WHAT TO WORK ON:
Below are some records. Return exactly the lines from the one with "国連で働く (906, 142)" to the one with "軍縮 (48, 508)", and nothing else.

(Stored records)
****************

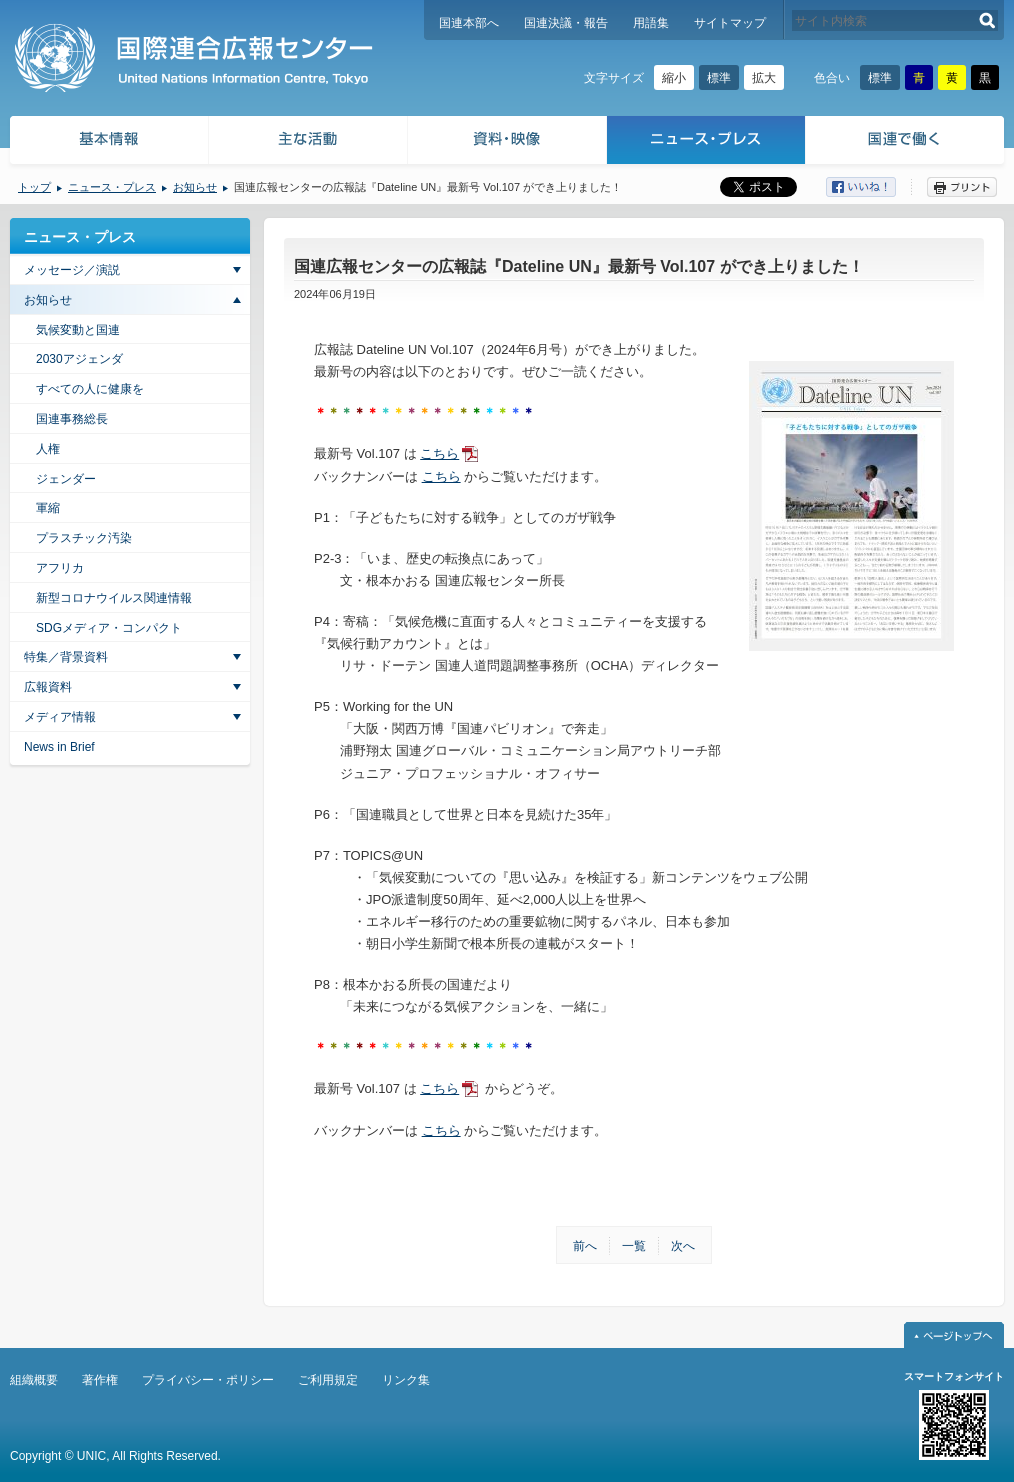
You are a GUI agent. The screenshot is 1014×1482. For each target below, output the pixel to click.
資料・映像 (507, 142)
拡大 (764, 78)
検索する (987, 20)
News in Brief (59, 747)
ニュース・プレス (706, 142)
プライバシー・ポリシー (208, 1380)
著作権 (100, 1380)
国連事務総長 (72, 419)
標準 (719, 78)
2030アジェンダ (79, 359)
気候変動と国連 (78, 330)
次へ (683, 1246)
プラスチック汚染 (84, 538)
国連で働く (906, 142)
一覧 (634, 1246)
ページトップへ (954, 1335)
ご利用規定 (328, 1380)
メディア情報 (60, 717)
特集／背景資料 (66, 657)
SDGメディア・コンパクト (109, 628)
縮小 (674, 78)
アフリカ (60, 568)
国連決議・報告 (566, 23)
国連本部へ (469, 23)
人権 (48, 449)
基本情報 (108, 142)
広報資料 (48, 687)
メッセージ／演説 (72, 270)
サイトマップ (730, 23)
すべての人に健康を (90, 389)
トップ (34, 187)
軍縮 (48, 508)
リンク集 (406, 1380)
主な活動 (308, 142)
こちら (439, 453)
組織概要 (34, 1380)
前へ (585, 1246)
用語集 (651, 23)
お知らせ (195, 187)
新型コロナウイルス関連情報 (114, 598)
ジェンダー (66, 479)
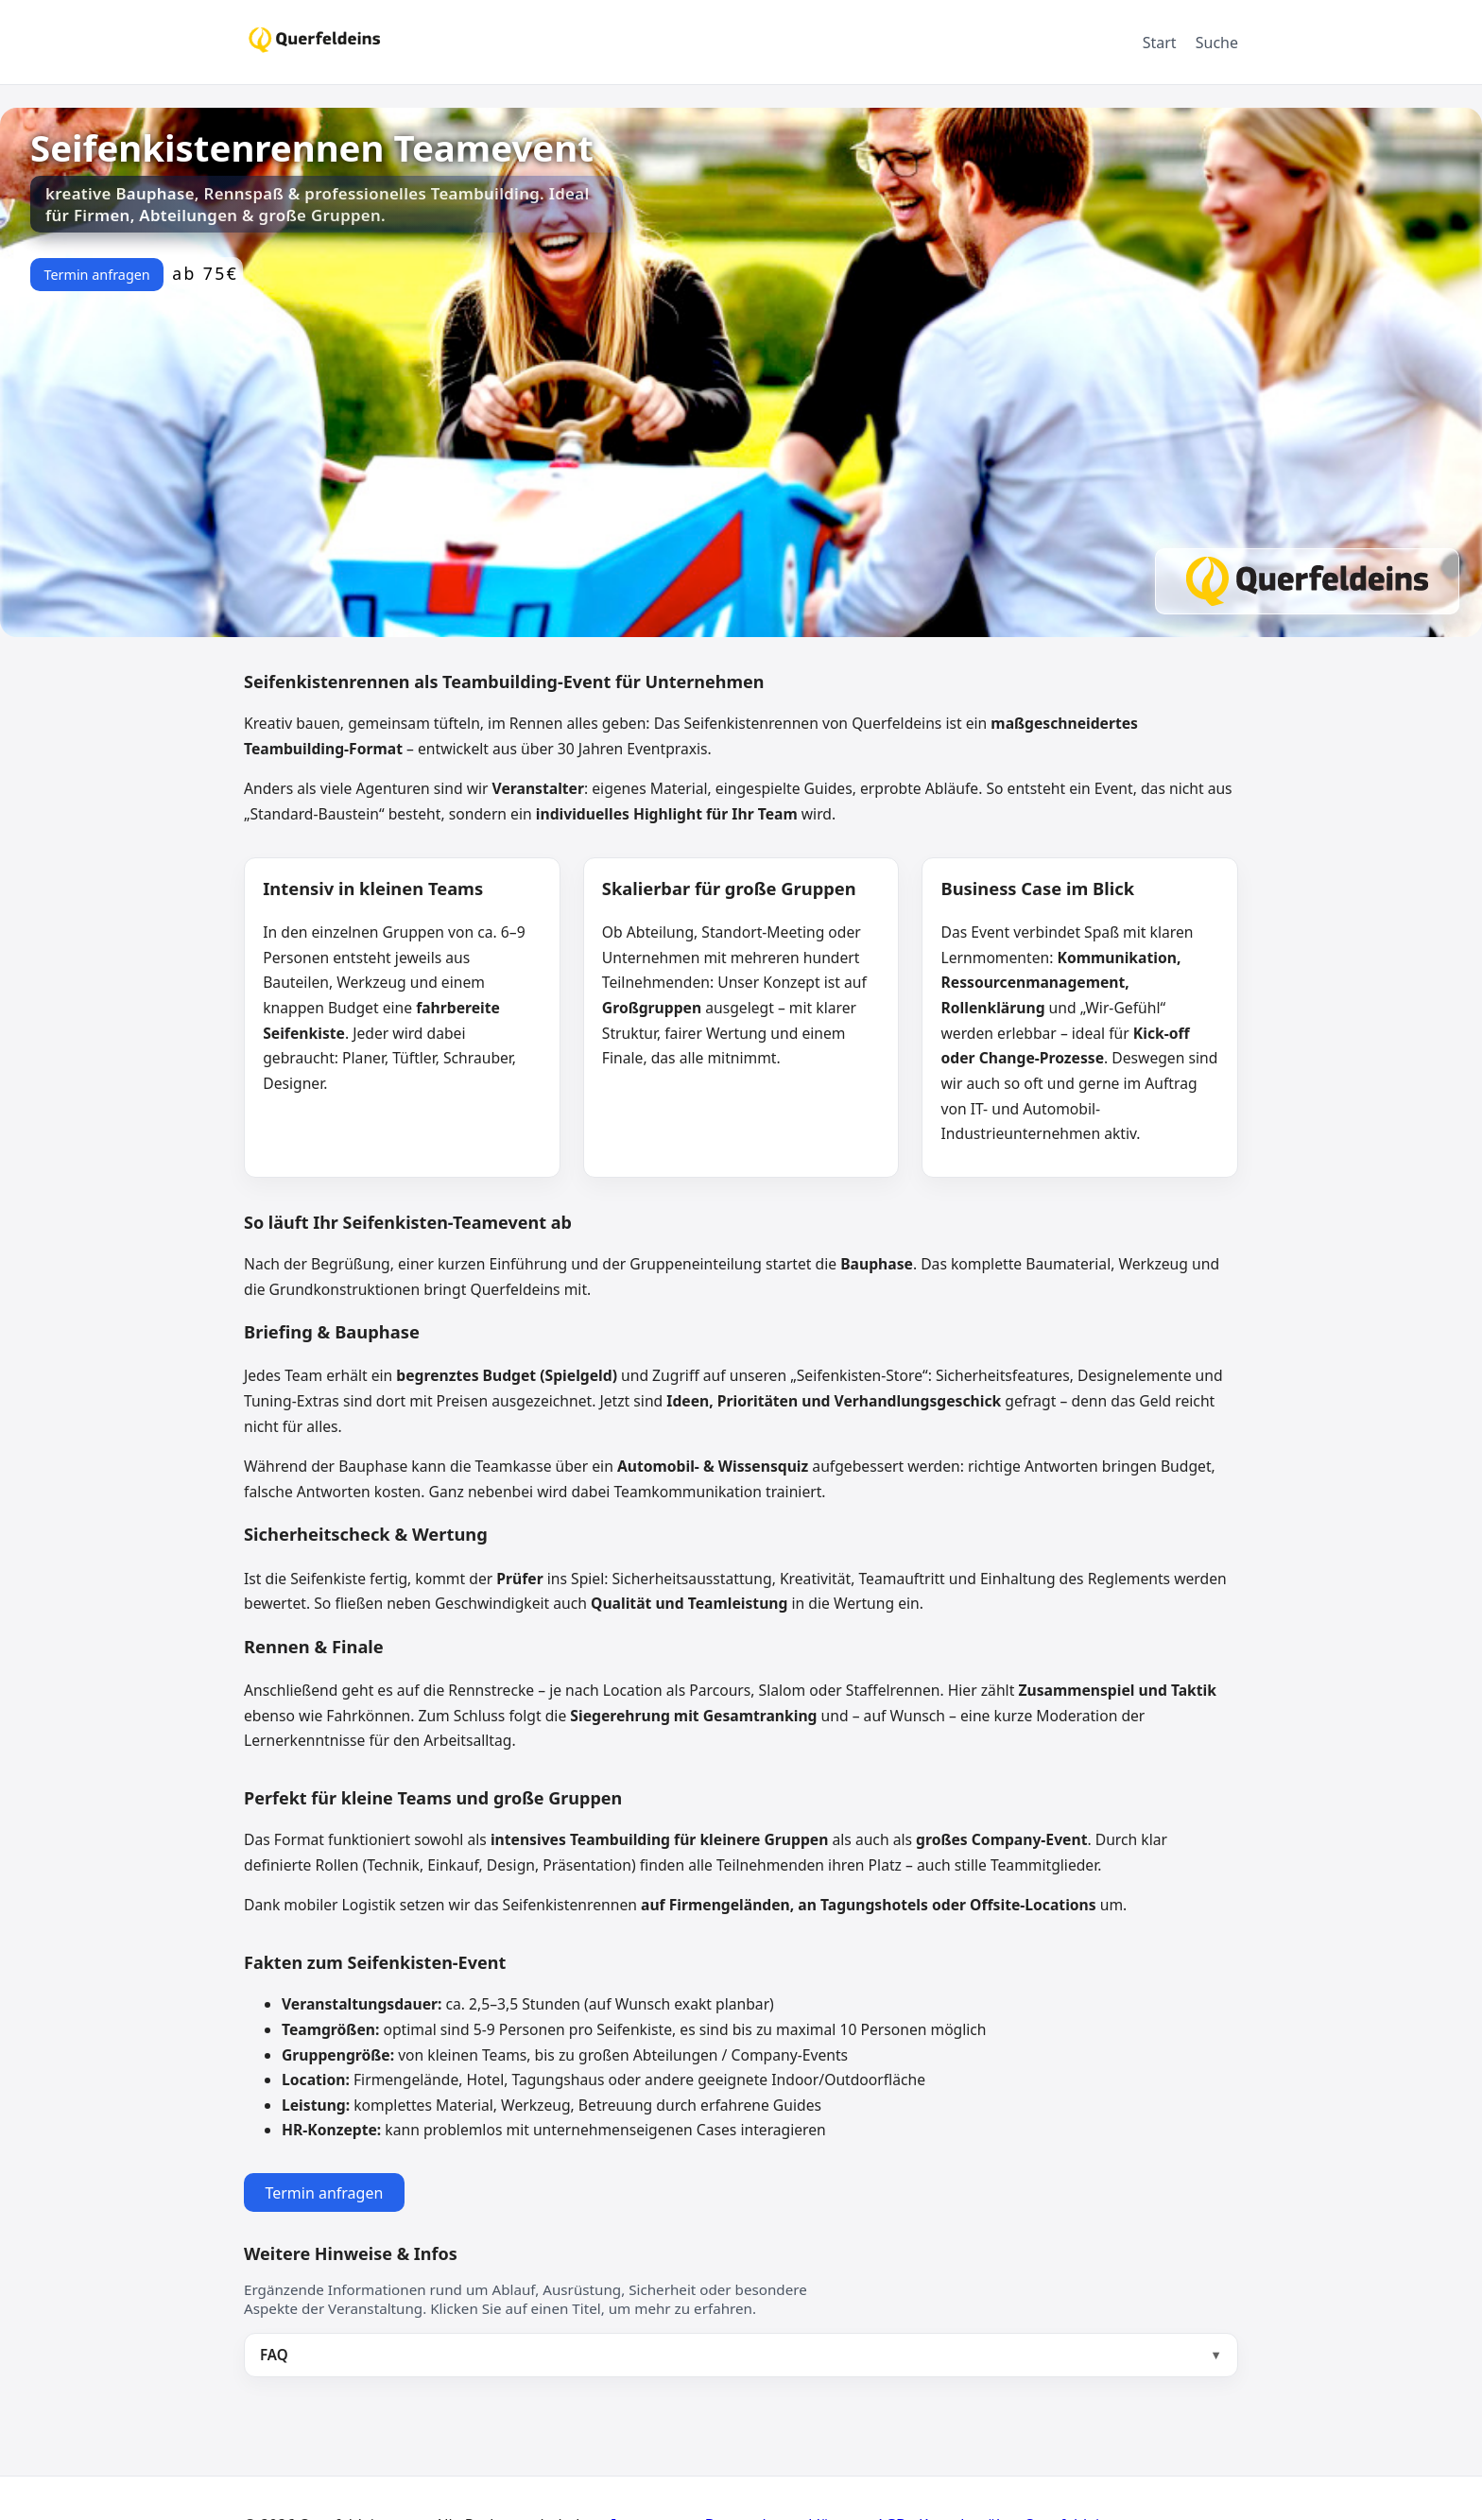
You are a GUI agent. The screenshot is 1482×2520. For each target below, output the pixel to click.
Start (1160, 42)
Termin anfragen (96, 275)
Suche (1217, 42)
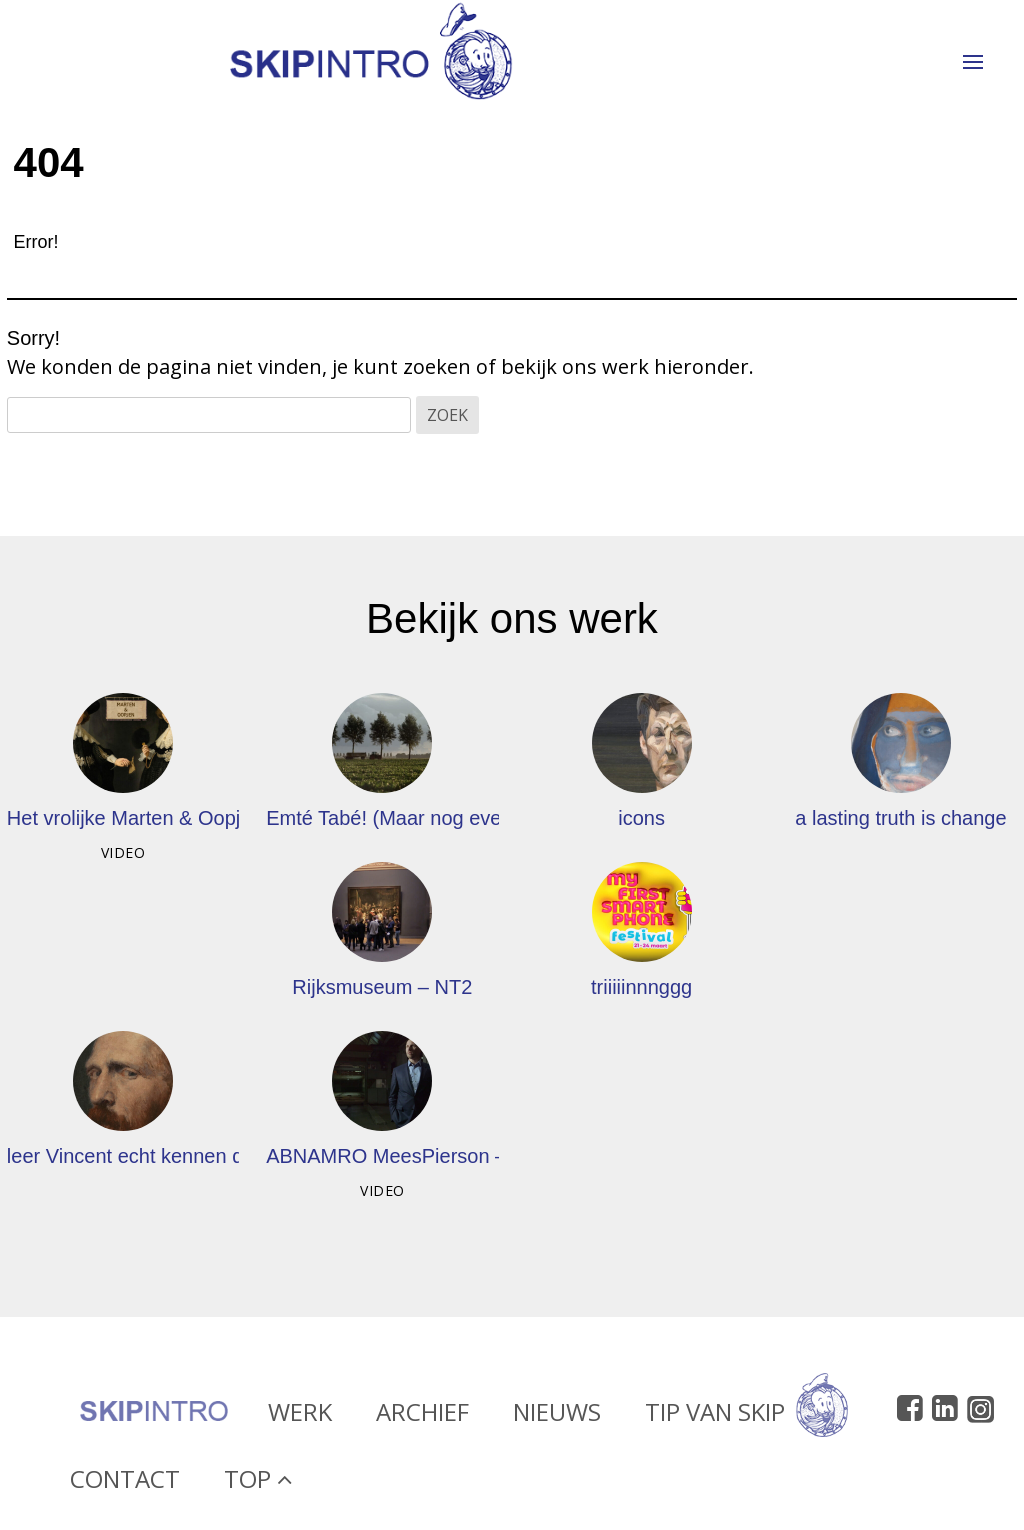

****************

SOLUTION FOR THIS TASK:
国連で働く (906, 142)
一覧 (634, 1246)
ページトップへ (954, 1335)
ご利用規定 (328, 1380)
メディア情報 (60, 717)
特集／背景資料 (66, 657)
SDGメディア・コンパクト (109, 628)
縮小 (674, 78)
アフリカ (60, 568)
国連決議・報告 (566, 23)
国連本部へ (469, 23)
人権 (48, 449)
基本情報 (108, 142)
広報資料 (48, 687)
メッセージ／演説 (72, 270)
サイトマップ (730, 23)
すべての人に健康を (90, 389)
トップ (34, 187)
軍縮 (48, 508)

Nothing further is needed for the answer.